NIMBOXX is starting trend... Can Vendors like Nutanix, SimpliVity and Pivot3 follow the trend, be a big boy and compete with Citrix or VMware? It is happening... they just play nice at the moment.

BTW... Atantis computing; Did you know they sell hardware now!? (Shocked they did not get acquired yet)

My prediction... Leostream (I am shocked they are still around per Gabe's article) will get acquired by one of the big hyperconverged vendors.

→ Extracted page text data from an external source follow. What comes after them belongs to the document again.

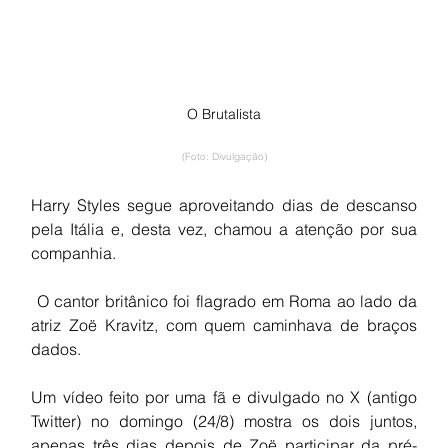
O Brutalista
(Foto: Divulgação)
Harry Styles segue aproveitando dias de descanso 
pela Itália e, desta vez, chamou a atenção por sua 
companhia.
 O cantor britânico foi flagrado em Roma ao lado da 
atriz Zoë Kravitz, com quem caminhava de braços 
dados.
Um vídeo feito por uma fã e divulgado no X (antigo 
Twitter) no domingo (24/8) mostra os dois juntos, 
apenas três dias depois de Zoë participar da pré-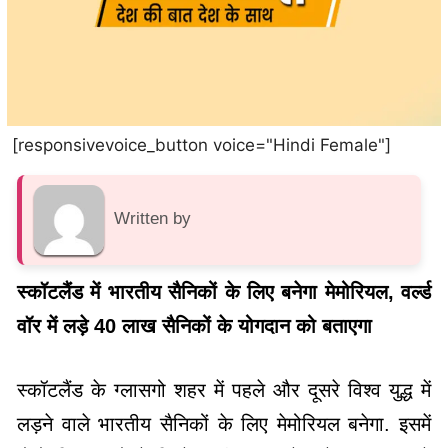
[responsivevoice_button voice="Hindi Female"]
Written by
स्कॉटलैंड में भारतीय सैनिकों के लिए बनेगा मेमोरियल, वर्ल्ड
वॉर में लड़े 40 लाख सैनिकों के योगदान को बताएगा
स्कॉटलैंड के ग्लासगो शहर में पहले और दूसरे विश्व युद्ध में
लड़ने वाले भारतीय सैनिकों के लिए मेमोरियल बनेगा. इसमें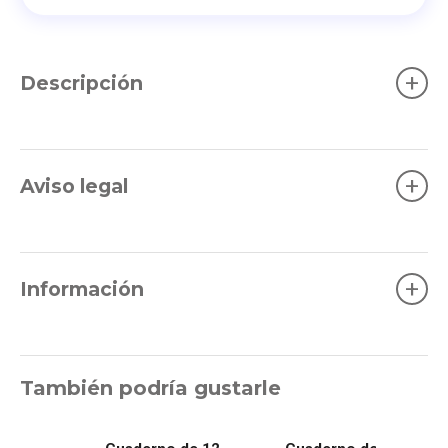
+
Descripción
+
Aviso legal
+
Información
También podría gustarle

Then there are our friends over at Workspot... VDI 2.0. Really? Acquired or dead by end of 2016 is my prediction.

It is sad when a great technology gets shelved but this is the nature of the business we play in... Job security, right!?


hmmm. lots of good people have been involved with that product line.

With that said, Dell does own a broker... it falls under the subsidiary mentioned.... VMW  why own two?


Worked for Quest/Dell for 11 years and worked on vWorkspace for 3+ years and loved the team, the atmosphere and the product itself.  To have a product that did most of what the big two did for a fraction of the cost was refreshing and we just could not push past the 800lb gorilla (Citrix) and the 500 lb gorilla (VMware) but had some wonderful times and great wins over the life of the product.  I have since moved on to MSFT but will always remember vWorkspace (and our trip to Australia Brian..




Would any of the vWorkspace code be of any use in VMware Horizon?  



From long experience in the software industry: it doesn't work that way. Companies buy brands, patents, customer base, and sometimes talent. They never buy lines of code


Disclaimer: I still work for Dell and looked after vWorkspace.

What a fantastic bunch of folks, I have enjoyed every minute of my time with this team, but I guess now it is a case of moving on to the next big challenge.

I had a Partner call me up and ask "Are you OK?" ;-)

He then went on to say that in his view (not mine) it was the easiest and simplest to implement with clean modern code of all the VDI Brokers.

I joined in 2010 and since then the improvements were brilliant - I tip my hat to some of the best coders I will probably ever work with - to Marc Zapf and the rest of the team a very big "Well Done", and all the best in your next endeavors.


My only hope is that vWorkspace techology and is spirit will be part of a new "Horizon"... Meanwhile RIP vWorkspace :'(

How can I test this product before it goes under?
If they wanted the Wyse thin client, maybe they need to sell the vWorkspace off, let someone else support it & it's current client. Or did they by Quest to kill any real competition to the $top 3.

1/3 the price, I will welcome that any day.